How to complete this task:
In the entries below, find the line with "धेरै महिला आफ्नै" and the line with "त्यसैले महिलालाई सीप, […]". Return those two lines and all lines between them, exactly.

Source material:
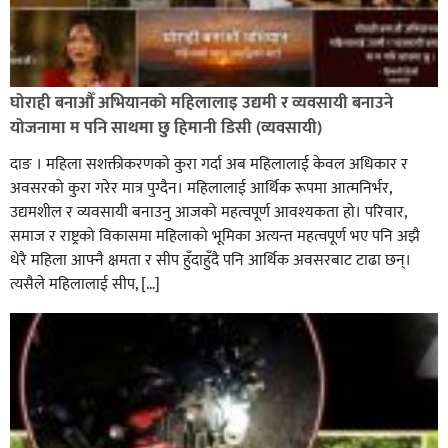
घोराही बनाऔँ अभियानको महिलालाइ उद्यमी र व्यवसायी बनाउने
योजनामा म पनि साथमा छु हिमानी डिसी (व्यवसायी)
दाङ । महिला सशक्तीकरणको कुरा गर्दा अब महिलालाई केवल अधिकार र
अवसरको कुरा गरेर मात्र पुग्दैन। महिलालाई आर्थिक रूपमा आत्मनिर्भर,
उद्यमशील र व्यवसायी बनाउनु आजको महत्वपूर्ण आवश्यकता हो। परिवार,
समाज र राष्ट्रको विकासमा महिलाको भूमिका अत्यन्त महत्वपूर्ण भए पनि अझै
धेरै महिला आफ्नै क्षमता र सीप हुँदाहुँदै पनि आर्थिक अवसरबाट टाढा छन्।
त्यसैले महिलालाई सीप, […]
---
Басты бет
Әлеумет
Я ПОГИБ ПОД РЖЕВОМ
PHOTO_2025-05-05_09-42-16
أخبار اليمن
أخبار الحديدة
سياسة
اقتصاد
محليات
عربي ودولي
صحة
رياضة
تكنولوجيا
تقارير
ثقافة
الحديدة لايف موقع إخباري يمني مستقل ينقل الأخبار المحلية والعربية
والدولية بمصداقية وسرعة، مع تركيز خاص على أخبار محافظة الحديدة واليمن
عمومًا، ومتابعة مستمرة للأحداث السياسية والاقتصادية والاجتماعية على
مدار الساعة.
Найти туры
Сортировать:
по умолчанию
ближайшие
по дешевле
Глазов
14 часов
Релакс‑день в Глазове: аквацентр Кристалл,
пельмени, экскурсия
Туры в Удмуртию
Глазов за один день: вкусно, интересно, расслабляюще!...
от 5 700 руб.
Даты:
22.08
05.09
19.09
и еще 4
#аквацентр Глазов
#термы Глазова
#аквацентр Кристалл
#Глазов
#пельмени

Reply to the task:
धेरै महिला आफ्नै क्षमता र सीप हुँदाहुँदै पनि आर्थिक अवसरबाट टाढा छन्।
त्यसैले महिलालाई सीप, […]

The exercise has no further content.